Watching the closing Mass of World Youth Day, I actually enjoyed the “Brazilian-ness” of it all. The music, the arms waving, the waves on the beach, and the remarkable silence of 3 million people when they were told to meditate. (Try that last item in your local parish!)
And I could also imagine the complaints about the music, summarized as “Arggh, more pop music!” Then it occurred to me that the music (which reminded me strongly of Barry Manilow) wasn’t pop music at all to those young people.

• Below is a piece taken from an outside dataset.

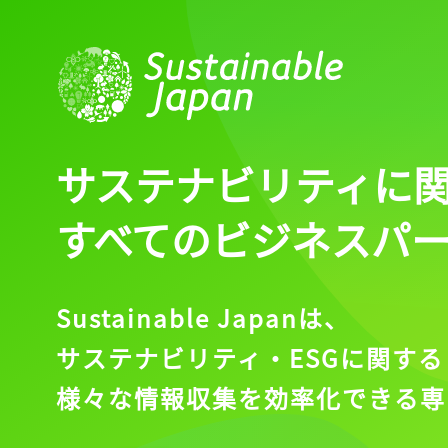
サステナビリティに
すべてのビジネスパ
Sustainable Japanは、
サステナビリティ・ESGに関する
様々な情報収集を効率化できる専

Heck, it’s music from before they were born; it’s their parents’ music. Popular music has gone way further down the road since the 1980s – think hip-hop, techno-pop, trance music, rap, etc.. And if these 80’s stylings are the music you’ve heard in church all your life, it’s not “pop music,” it’s downright traditional church music.
[Cue “I Write the Songs.”]
Hipper Worship Bands: Not the Answer
Time and again, the assumption among Christian leaders, and evangelical leaders in particular, is that the key to drawing twenty-somethings back to church is simply to make a few style updates
– edgier music, more casual services, a coffee shop in the fellowship hall, a pastor who wears skinny jeans, an updated Web site that includes online giving.But here’s the thing: Having been advertised to our whole lives, we millennials have highly sensitive BS meters, and we’re not easily impressed with consumerism or performances….
Many of us, myself included, are finding ourselves increasingly drawn to high church traditions – Catholicism, Eastern Orthodoxy, the Episcopal Church, etc. – precisely because the ancient forms of liturgy seem so unpretentious, so unconcerned with being “cool,” and we find that refreshingly authentic.